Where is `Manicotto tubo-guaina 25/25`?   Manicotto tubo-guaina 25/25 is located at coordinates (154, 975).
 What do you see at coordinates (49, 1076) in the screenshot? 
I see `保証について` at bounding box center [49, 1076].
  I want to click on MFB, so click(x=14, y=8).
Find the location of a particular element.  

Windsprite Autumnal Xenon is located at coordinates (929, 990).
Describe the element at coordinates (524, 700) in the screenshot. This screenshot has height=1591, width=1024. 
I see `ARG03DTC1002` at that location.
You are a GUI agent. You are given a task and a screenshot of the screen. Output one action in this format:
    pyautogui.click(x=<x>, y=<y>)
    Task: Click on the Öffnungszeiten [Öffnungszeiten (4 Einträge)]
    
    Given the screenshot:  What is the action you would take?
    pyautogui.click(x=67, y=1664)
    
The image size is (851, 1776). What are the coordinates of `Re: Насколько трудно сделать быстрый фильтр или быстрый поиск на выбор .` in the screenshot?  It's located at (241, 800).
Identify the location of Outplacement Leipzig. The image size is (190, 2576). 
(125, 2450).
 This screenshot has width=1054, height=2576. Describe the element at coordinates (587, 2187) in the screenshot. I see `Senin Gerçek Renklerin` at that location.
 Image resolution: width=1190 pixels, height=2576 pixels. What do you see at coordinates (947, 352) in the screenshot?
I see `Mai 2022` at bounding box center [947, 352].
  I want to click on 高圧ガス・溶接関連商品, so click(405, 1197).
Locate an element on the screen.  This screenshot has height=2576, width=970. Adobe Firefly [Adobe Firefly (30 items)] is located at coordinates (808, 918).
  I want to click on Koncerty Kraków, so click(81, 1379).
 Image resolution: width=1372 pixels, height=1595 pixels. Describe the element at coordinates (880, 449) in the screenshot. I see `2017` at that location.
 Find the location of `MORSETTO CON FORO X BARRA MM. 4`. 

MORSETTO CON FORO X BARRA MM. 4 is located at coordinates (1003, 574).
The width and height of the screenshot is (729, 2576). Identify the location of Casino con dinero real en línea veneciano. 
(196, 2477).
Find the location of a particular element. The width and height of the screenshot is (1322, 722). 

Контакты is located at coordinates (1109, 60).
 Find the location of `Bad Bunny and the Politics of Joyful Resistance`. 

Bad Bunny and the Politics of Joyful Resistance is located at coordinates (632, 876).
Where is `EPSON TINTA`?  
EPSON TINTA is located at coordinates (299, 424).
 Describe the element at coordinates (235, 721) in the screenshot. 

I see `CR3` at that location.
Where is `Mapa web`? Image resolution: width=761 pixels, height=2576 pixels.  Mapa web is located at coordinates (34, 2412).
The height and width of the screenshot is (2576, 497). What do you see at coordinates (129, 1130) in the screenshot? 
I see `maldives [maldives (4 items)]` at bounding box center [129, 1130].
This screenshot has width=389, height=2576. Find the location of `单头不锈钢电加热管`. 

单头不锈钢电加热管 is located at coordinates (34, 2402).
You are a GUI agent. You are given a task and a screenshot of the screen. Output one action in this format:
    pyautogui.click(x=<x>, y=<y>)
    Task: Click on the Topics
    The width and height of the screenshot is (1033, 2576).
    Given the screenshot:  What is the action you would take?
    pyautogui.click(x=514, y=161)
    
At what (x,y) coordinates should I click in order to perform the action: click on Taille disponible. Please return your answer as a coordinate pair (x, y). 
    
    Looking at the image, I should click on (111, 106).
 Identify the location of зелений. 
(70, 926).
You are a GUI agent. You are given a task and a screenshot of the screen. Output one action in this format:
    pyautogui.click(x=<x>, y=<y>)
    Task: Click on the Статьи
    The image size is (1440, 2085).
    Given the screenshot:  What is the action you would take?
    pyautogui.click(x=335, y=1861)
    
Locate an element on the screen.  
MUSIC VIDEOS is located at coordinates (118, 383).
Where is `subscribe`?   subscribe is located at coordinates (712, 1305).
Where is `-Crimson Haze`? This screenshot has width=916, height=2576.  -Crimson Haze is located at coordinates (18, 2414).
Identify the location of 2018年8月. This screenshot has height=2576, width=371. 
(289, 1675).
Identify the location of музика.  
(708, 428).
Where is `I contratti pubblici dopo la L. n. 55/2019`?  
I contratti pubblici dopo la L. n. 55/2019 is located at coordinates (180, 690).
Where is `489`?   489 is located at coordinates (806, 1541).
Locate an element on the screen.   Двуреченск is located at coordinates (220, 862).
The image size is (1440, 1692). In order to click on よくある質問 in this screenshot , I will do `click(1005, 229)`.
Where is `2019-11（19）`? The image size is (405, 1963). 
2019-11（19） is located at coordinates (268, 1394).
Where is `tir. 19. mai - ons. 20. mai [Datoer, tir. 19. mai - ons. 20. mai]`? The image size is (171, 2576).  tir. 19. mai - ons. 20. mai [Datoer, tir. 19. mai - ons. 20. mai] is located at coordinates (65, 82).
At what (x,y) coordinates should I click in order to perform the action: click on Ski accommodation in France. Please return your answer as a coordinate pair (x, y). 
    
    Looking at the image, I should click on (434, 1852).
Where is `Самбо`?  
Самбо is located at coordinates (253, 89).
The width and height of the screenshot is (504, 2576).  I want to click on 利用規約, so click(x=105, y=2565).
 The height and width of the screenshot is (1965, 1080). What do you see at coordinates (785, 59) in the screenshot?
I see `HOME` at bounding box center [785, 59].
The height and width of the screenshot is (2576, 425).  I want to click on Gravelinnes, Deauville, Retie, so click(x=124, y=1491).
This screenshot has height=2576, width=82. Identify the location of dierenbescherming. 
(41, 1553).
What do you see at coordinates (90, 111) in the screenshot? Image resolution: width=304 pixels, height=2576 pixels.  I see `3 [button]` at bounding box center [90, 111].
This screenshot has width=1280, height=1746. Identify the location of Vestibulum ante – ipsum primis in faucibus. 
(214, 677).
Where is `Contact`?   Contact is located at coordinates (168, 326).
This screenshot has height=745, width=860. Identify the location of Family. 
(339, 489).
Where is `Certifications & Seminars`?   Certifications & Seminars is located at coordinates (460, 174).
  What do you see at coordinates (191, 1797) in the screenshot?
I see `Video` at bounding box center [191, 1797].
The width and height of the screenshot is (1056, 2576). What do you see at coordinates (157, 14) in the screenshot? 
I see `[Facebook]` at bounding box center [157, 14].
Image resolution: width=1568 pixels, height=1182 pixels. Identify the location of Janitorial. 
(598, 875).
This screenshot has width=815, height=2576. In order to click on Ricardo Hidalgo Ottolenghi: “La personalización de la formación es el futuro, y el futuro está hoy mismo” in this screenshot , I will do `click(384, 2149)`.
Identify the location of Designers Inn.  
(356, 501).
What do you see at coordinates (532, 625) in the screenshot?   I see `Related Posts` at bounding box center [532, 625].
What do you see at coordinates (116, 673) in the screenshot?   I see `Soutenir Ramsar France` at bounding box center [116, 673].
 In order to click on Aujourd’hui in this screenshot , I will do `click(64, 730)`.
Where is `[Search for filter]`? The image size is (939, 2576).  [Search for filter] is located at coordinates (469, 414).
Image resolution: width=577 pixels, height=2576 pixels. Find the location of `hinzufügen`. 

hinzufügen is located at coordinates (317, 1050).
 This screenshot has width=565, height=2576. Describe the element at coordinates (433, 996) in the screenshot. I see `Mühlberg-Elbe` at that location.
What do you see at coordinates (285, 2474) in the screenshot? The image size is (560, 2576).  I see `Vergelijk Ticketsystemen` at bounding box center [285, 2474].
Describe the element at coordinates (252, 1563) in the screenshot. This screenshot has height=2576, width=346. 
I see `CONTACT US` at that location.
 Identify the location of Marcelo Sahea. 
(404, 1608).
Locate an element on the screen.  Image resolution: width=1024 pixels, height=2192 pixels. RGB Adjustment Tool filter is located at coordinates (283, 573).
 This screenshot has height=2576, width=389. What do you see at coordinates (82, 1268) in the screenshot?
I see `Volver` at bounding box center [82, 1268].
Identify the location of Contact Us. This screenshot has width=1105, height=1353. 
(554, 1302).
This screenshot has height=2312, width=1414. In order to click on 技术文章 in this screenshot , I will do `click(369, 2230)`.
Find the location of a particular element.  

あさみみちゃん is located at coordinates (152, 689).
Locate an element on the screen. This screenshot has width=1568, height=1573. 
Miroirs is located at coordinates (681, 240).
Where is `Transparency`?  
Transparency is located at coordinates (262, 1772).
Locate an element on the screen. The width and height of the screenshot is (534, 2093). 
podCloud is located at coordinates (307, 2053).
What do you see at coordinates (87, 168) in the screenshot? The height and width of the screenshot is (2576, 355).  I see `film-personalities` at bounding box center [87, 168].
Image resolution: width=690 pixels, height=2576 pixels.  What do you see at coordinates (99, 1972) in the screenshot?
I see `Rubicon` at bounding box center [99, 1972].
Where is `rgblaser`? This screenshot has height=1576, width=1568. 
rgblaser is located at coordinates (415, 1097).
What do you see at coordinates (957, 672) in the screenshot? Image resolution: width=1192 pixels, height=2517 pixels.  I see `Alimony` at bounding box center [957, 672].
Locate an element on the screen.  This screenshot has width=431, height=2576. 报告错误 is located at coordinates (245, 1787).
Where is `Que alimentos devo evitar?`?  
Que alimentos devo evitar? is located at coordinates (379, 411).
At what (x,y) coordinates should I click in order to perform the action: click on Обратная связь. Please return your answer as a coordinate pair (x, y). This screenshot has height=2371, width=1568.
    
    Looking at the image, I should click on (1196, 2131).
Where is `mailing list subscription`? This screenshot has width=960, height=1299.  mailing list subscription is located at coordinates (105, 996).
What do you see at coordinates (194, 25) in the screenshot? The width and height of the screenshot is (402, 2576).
----
Problem:
Word for word, restate the lines above from the line containing "In order to click on Aujourd’hui" through the line containing "What do you see at coordinates (87, 168)", with both included and nothing else.

Result below:
 In order to click on Aujourd’hui in this screenshot , I will do `click(64, 730)`.
Where is `[Search for filter]`? The image size is (939, 2576).  [Search for filter] is located at coordinates (469, 414).
Image resolution: width=577 pixels, height=2576 pixels. Find the location of `hinzufügen`. 

hinzufügen is located at coordinates (317, 1050).
 This screenshot has width=565, height=2576. Describe the element at coordinates (433, 996) in the screenshot. I see `Mühlberg-Elbe` at that location.
What do you see at coordinates (285, 2474) in the screenshot? The image size is (560, 2576).  I see `Vergelijk Ticketsystemen` at bounding box center [285, 2474].
Describe the element at coordinates (252, 1563) in the screenshot. This screenshot has height=2576, width=346. 
I see `CONTACT US` at that location.
 Identify the location of Marcelo Sahea. 
(404, 1608).
Locate an element on the screen.  Image resolution: width=1024 pixels, height=2192 pixels. RGB Adjustment Tool filter is located at coordinates (283, 573).
 This screenshot has height=2576, width=389. What do you see at coordinates (82, 1268) in the screenshot?
I see `Volver` at bounding box center [82, 1268].
Identify the location of Contact Us. This screenshot has width=1105, height=1353. 
(554, 1302).
This screenshot has height=2312, width=1414. In order to click on 技术文章 in this screenshot , I will do `click(369, 2230)`.
Find the location of a particular element.  

あさみみちゃん is located at coordinates (152, 689).
Locate an element on the screen. This screenshot has width=1568, height=1573. 
Miroirs is located at coordinates (681, 240).
Where is `Transparency`?  
Transparency is located at coordinates (262, 1772).
Locate an element on the screen. The width and height of the screenshot is (534, 2093). 
podCloud is located at coordinates (307, 2053).
What do you see at coordinates (87, 168) in the screenshot? The height and width of the screenshot is (2576, 355).  I see `film-personalities` at bounding box center [87, 168].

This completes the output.